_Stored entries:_
# # # #

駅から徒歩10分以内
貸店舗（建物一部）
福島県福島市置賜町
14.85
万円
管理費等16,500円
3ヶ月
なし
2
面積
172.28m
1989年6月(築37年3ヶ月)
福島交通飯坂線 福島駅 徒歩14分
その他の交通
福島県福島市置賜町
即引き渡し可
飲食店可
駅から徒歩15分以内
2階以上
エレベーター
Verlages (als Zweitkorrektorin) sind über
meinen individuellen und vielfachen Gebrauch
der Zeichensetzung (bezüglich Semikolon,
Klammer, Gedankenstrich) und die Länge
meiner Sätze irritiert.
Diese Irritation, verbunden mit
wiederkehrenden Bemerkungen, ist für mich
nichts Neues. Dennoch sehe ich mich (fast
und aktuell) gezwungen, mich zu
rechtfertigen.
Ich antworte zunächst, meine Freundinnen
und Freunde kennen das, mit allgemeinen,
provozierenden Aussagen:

# # # #

_What this task involves:_ Whenever a line of the entries contains "mich", it counts toward the total; state that total alone.

_Exercise response:_ 3